Learning to Rank for Biomedical Information Retrieval
Bo Xu,Hongfei Lin,Yuan Lin,Yunlong Ma,Liang Yang,Jian Wang,Zhihao Yang
DOI: https://doi.org/10.1109/bibm.2015.7359729
2015-01-01
Abstract:Research articles in biomedicine domain have increased exponentially, which makes it more and more difficult for biologists to manually capture all the information they need. Information retrieval technologies can help to obtain the users' needed information automatically. However, it is a great challenge to apply these technologies to biomedicine domain directly because of some domain specific characteristics, such as the abundance of terminologies. To enhance the effectiveness of the biomedical information retrieval, we propose a novel framework based on the state-of-the-art information retrieval methods, called learning to rank, which has been proved effective to rank documents based on their relevance degree.

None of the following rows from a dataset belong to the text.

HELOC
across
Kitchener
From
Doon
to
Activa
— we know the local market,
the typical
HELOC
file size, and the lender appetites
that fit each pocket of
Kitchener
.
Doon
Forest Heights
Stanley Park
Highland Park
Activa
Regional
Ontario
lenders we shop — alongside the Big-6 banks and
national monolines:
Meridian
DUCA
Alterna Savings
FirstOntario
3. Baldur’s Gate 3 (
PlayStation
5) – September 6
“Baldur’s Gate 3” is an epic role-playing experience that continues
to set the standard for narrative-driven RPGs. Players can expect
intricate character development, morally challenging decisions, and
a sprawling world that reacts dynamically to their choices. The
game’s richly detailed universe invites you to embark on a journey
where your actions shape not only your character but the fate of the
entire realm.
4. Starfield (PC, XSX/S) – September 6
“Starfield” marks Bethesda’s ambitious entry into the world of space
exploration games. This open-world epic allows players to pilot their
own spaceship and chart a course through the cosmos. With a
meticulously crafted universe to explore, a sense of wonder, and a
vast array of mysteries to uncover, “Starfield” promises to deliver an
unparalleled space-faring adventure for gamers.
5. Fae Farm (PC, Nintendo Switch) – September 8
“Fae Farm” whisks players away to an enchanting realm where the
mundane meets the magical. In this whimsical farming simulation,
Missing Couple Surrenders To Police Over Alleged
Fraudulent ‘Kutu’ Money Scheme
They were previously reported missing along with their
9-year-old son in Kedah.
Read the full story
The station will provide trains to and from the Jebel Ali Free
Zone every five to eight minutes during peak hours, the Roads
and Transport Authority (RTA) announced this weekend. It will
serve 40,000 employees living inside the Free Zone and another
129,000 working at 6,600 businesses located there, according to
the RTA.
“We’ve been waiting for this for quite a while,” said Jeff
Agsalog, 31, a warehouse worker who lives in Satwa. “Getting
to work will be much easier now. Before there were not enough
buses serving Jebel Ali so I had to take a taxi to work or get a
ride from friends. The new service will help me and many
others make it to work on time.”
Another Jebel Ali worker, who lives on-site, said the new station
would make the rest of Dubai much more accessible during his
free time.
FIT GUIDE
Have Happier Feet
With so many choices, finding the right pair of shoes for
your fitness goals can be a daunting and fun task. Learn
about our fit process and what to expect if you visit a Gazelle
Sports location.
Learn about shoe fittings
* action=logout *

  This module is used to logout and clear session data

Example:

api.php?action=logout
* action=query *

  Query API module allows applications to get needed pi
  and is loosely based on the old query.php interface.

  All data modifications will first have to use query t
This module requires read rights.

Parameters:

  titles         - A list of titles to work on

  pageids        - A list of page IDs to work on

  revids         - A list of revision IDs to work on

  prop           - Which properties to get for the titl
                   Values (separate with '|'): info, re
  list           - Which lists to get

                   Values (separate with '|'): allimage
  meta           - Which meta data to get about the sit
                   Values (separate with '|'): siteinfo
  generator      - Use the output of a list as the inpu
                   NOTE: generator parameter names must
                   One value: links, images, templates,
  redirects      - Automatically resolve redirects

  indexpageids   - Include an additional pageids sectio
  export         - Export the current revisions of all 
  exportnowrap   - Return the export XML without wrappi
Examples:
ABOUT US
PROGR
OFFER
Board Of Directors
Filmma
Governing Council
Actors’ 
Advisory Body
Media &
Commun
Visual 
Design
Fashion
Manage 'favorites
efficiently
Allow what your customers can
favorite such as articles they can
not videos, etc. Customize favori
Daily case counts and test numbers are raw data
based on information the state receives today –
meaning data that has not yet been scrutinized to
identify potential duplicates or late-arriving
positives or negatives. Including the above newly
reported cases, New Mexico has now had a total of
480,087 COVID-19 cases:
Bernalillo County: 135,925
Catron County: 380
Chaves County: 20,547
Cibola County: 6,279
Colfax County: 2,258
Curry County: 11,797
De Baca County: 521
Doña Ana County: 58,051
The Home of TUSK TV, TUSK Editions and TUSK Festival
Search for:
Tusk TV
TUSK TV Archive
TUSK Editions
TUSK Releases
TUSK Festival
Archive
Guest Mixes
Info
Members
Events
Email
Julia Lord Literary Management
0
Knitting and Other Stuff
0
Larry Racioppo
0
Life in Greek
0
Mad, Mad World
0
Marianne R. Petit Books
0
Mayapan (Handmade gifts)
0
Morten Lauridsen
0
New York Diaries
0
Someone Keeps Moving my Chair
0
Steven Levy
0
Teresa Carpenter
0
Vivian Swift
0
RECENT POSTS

In the framework, we attempt to tackle the problem of the abundance of terminologies by constructing ranking models, which focus on not only retrieving the most relevant documents but also diversifying the searching results to increase the completeness of the resulting list for a given query. In the model training, we propose two novel document labeling strategies, and combine several traditional retrieval models as learning features. Besides, we also investigate the usefulness of different learning to rank approaches in our framework. Experimental results on TREC Genomics datasets demonstrate our proposed framework is effective in improving the performance of biomedical information retrieval.